Between E1 and E2, the market tests you
From the moment 🎯Entry 1 prints, the clock is running — but the move does not go straight. Price oscillates, retraces, produces fakes. The adverse excursion from E1 can build. The longer it takes for the campaign to develop, the more pressure accumulates on the position.
Entry 2 does not reduce that pressure. What it does is give the session a structural reason to confirm that the direction is still valid — that the market's own equilibrium has crossed over to your side. That is a meaningful event. When it happens, it is the right time to add.
What fires it
Entry 2 fires when price crosses the ♛Kijun-sen in the direction of the trade, after E1 has already printed on that side. For a call campaign, price crosses from below the Kijun to above it. For a put campaign, price crosses from above the Kijun to below it.
The Kijun is a 26-period equilibrium line — it represents the midpoint of where the market has been. A cross through it is not a breakout of price action. It is the session's own sense of balance shifting to agree with the trade direction. That is what makes E2 a confirmation, not just a second chance.

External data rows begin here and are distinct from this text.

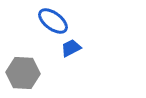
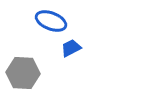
blue ellipse: moved 2 px left; rotated 16 degrees counterclockwise
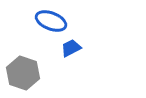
gray hexagon: rotated 16 degrees clockwise
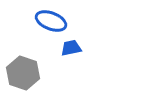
blue trapezoid: rotated 15 degrees clockwise
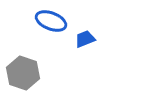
blue trapezoid: moved 14 px right, 9 px up; rotated 10 degrees counterclockwise
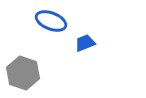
blue trapezoid: moved 4 px down
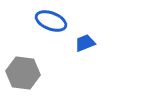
gray hexagon: rotated 12 degrees counterclockwise
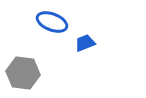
blue ellipse: moved 1 px right, 1 px down
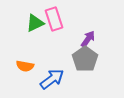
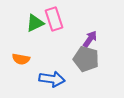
purple arrow: moved 2 px right
gray pentagon: moved 1 px right; rotated 20 degrees counterclockwise
orange semicircle: moved 4 px left, 7 px up
blue arrow: rotated 45 degrees clockwise
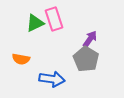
gray pentagon: rotated 15 degrees clockwise
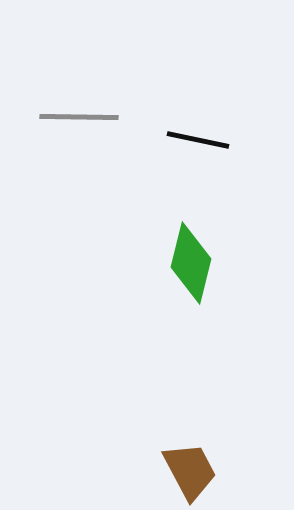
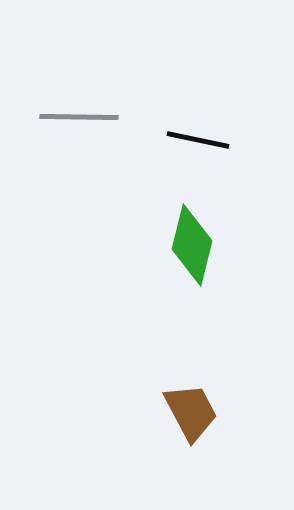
green diamond: moved 1 px right, 18 px up
brown trapezoid: moved 1 px right, 59 px up
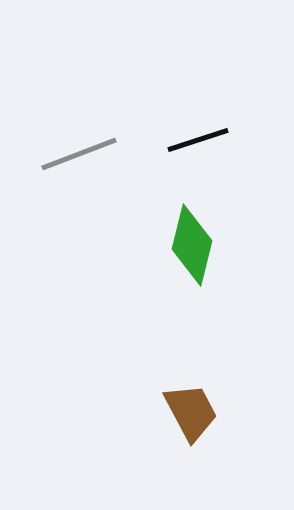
gray line: moved 37 px down; rotated 22 degrees counterclockwise
black line: rotated 30 degrees counterclockwise
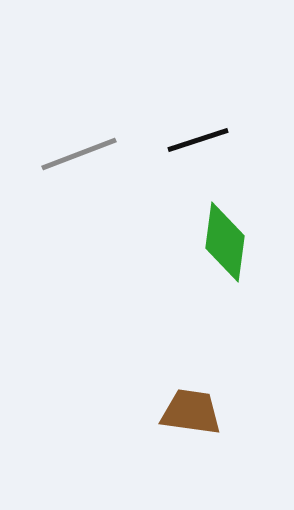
green diamond: moved 33 px right, 3 px up; rotated 6 degrees counterclockwise
brown trapezoid: rotated 54 degrees counterclockwise
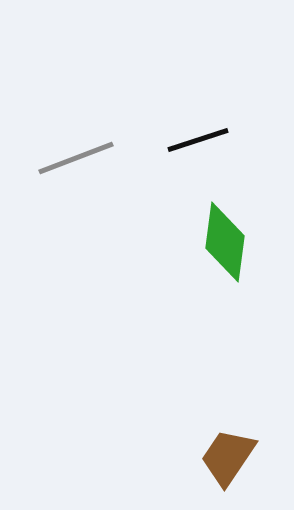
gray line: moved 3 px left, 4 px down
brown trapezoid: moved 37 px right, 45 px down; rotated 64 degrees counterclockwise
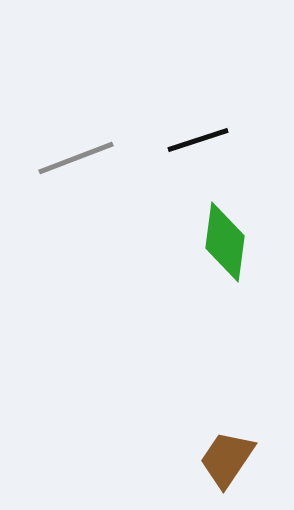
brown trapezoid: moved 1 px left, 2 px down
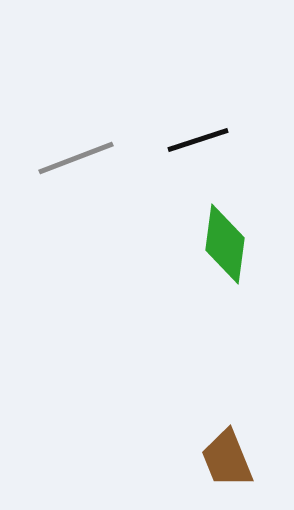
green diamond: moved 2 px down
brown trapezoid: rotated 56 degrees counterclockwise
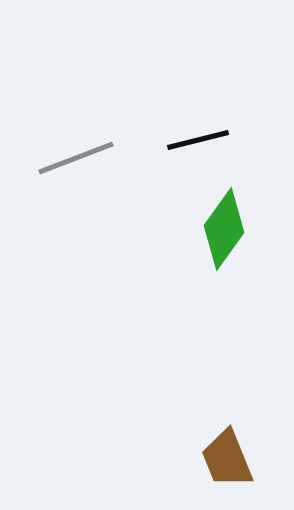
black line: rotated 4 degrees clockwise
green diamond: moved 1 px left, 15 px up; rotated 28 degrees clockwise
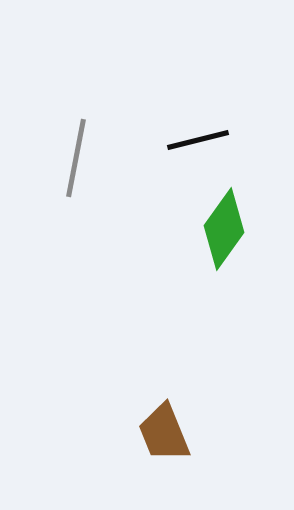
gray line: rotated 58 degrees counterclockwise
brown trapezoid: moved 63 px left, 26 px up
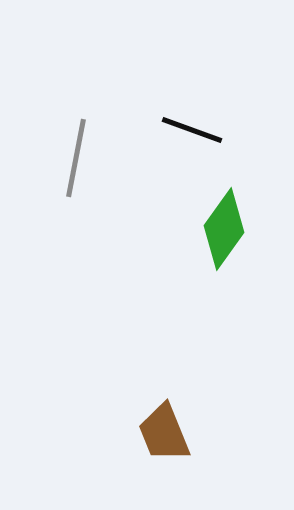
black line: moved 6 px left, 10 px up; rotated 34 degrees clockwise
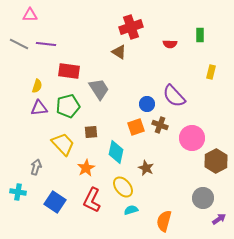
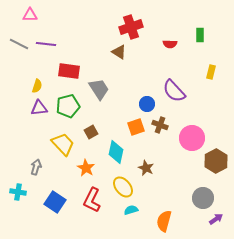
purple semicircle: moved 5 px up
brown square: rotated 24 degrees counterclockwise
orange star: rotated 12 degrees counterclockwise
purple arrow: moved 3 px left
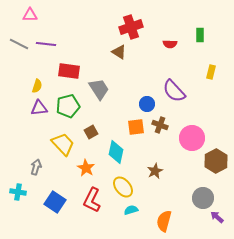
orange square: rotated 12 degrees clockwise
brown star: moved 9 px right, 3 px down; rotated 21 degrees clockwise
purple arrow: moved 1 px right, 2 px up; rotated 104 degrees counterclockwise
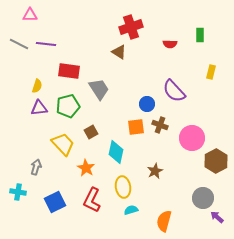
yellow ellipse: rotated 30 degrees clockwise
blue square: rotated 30 degrees clockwise
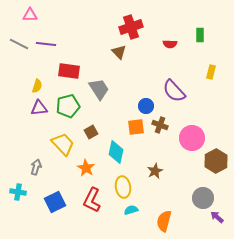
brown triangle: rotated 14 degrees clockwise
blue circle: moved 1 px left, 2 px down
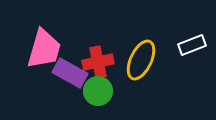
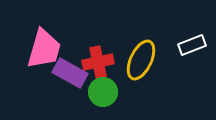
green circle: moved 5 px right, 1 px down
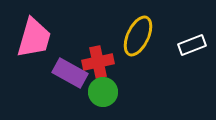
pink trapezoid: moved 10 px left, 11 px up
yellow ellipse: moved 3 px left, 24 px up
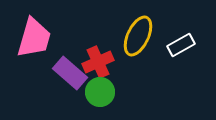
white rectangle: moved 11 px left; rotated 8 degrees counterclockwise
red cross: rotated 12 degrees counterclockwise
purple rectangle: rotated 12 degrees clockwise
green circle: moved 3 px left
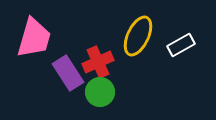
purple rectangle: moved 2 px left; rotated 16 degrees clockwise
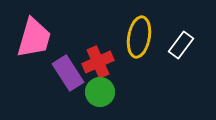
yellow ellipse: moved 1 px right, 1 px down; rotated 15 degrees counterclockwise
white rectangle: rotated 24 degrees counterclockwise
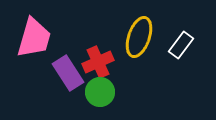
yellow ellipse: rotated 9 degrees clockwise
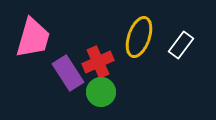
pink trapezoid: moved 1 px left
green circle: moved 1 px right
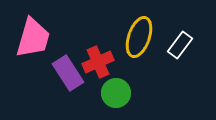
white rectangle: moved 1 px left
green circle: moved 15 px right, 1 px down
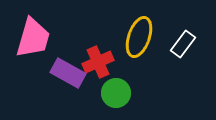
white rectangle: moved 3 px right, 1 px up
purple rectangle: rotated 28 degrees counterclockwise
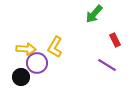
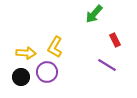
yellow arrow: moved 4 px down
purple circle: moved 10 px right, 9 px down
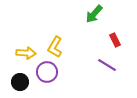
black circle: moved 1 px left, 5 px down
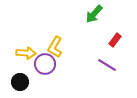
red rectangle: rotated 64 degrees clockwise
purple circle: moved 2 px left, 8 px up
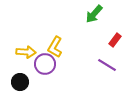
yellow arrow: moved 1 px up
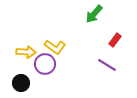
yellow L-shape: rotated 85 degrees counterclockwise
black circle: moved 1 px right, 1 px down
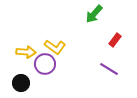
purple line: moved 2 px right, 4 px down
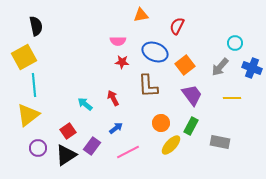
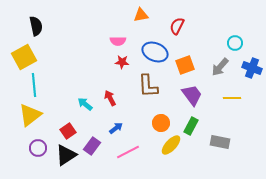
orange square: rotated 18 degrees clockwise
red arrow: moved 3 px left
yellow triangle: moved 2 px right
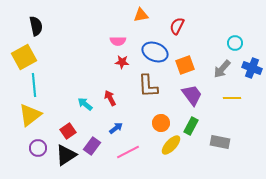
gray arrow: moved 2 px right, 2 px down
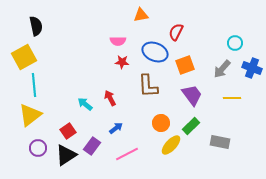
red semicircle: moved 1 px left, 6 px down
green rectangle: rotated 18 degrees clockwise
pink line: moved 1 px left, 2 px down
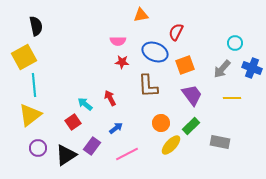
red square: moved 5 px right, 9 px up
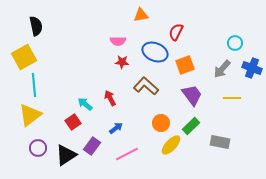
brown L-shape: moved 2 px left; rotated 135 degrees clockwise
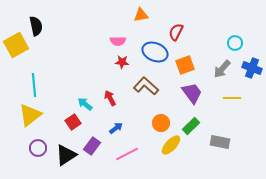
yellow square: moved 8 px left, 12 px up
purple trapezoid: moved 2 px up
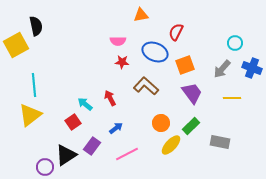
purple circle: moved 7 px right, 19 px down
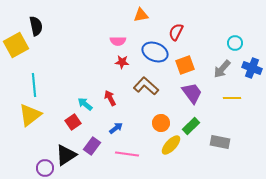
pink line: rotated 35 degrees clockwise
purple circle: moved 1 px down
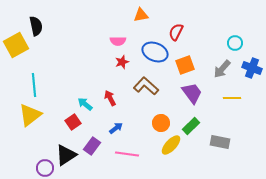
red star: rotated 24 degrees counterclockwise
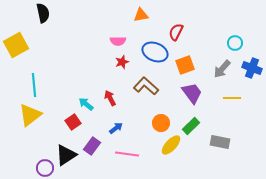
black semicircle: moved 7 px right, 13 px up
cyan arrow: moved 1 px right
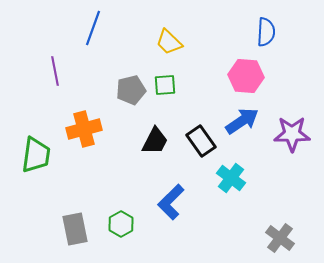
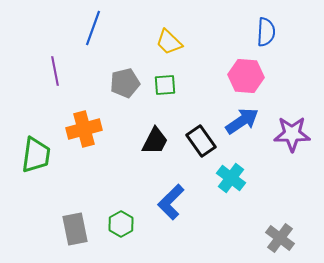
gray pentagon: moved 6 px left, 7 px up
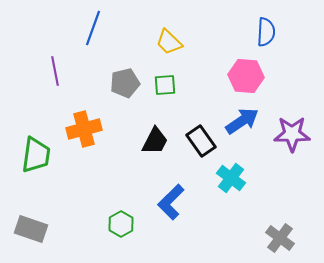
gray rectangle: moved 44 px left; rotated 60 degrees counterclockwise
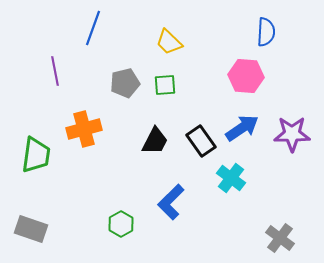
blue arrow: moved 7 px down
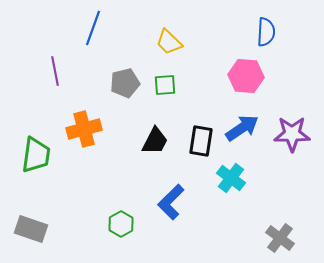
black rectangle: rotated 44 degrees clockwise
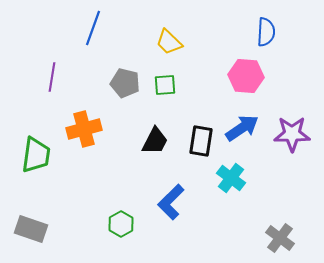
purple line: moved 3 px left, 6 px down; rotated 20 degrees clockwise
gray pentagon: rotated 28 degrees clockwise
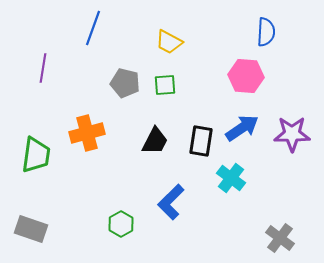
yellow trapezoid: rotated 16 degrees counterclockwise
purple line: moved 9 px left, 9 px up
orange cross: moved 3 px right, 4 px down
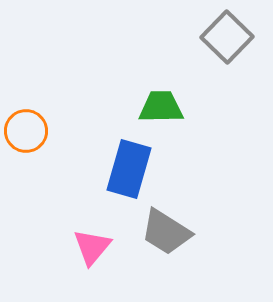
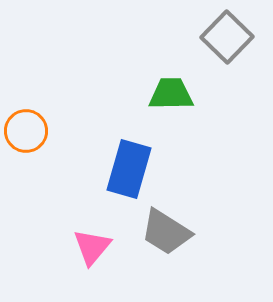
green trapezoid: moved 10 px right, 13 px up
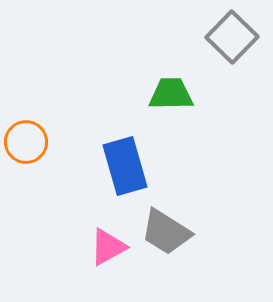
gray square: moved 5 px right
orange circle: moved 11 px down
blue rectangle: moved 4 px left, 3 px up; rotated 32 degrees counterclockwise
pink triangle: moved 16 px right; rotated 21 degrees clockwise
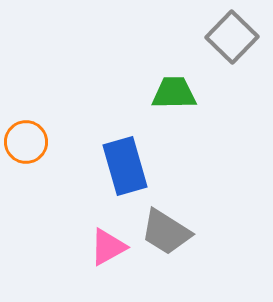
green trapezoid: moved 3 px right, 1 px up
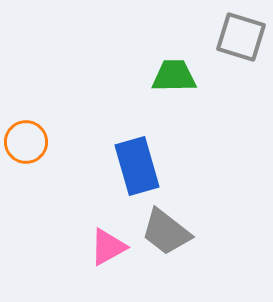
gray square: moved 9 px right; rotated 27 degrees counterclockwise
green trapezoid: moved 17 px up
blue rectangle: moved 12 px right
gray trapezoid: rotated 6 degrees clockwise
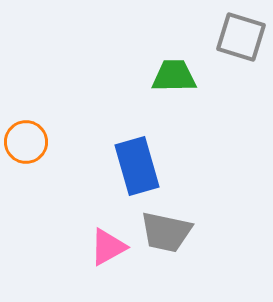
gray trapezoid: rotated 26 degrees counterclockwise
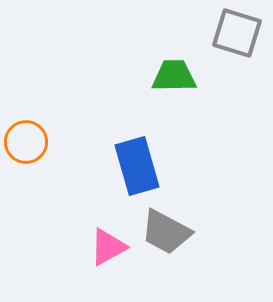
gray square: moved 4 px left, 4 px up
gray trapezoid: rotated 16 degrees clockwise
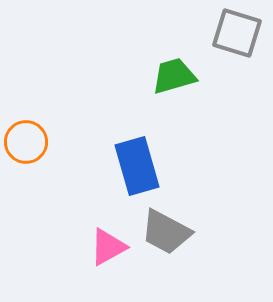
green trapezoid: rotated 15 degrees counterclockwise
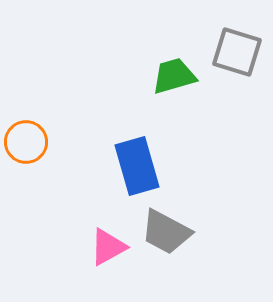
gray square: moved 19 px down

How you use it depends on where you are
If you entered at E1, you already have a position. The Kijun cross arriving after that is confirmation — the market's own equilibrium has shifted to your side. Some traders use it to add size. Others just hold and let it validate the trade. Both are reasonable. E2 is information, not an obligation.
If you missed E1 — or waited through a Hold — E2 is a later entry with more confirmation behind it but more distance from the original level. The session has already moved. The cross says the direction held past equilibrium. What you do with that is a judgment call.
When both lines break at once
Some sessions don't make you wait. Midas anchors, and then price crosses the TD line and the Kijun in the same move. E1 prints — because the TD cross is the trigger — but E2 never appears. By the time E1 fires, price has already jumped past the Kijun. There is no subsequent cross to mark.
The absence of E2 on those days is not a gap. It is a sign of strength. The market did not give you a sequence — it gave you one decisive move that cleared both levels at once. Entry permission and equilibrium confirmation arrived as a single event. No waiting, no interim adverse excursion, no Kijun to cross later because it was already behind the move from the start.
Two conditions that sharpen it
Not every Kijun cross is equal. Two things, when present at E2, make the signal structurally stronger.
Either condition alone raises the quality of the cross. Both together — momentum on, compression just resolved — is the highest-conviction version of E2. The Kijun break is not just a line crossing. It is a structural shift happening with energy behind it.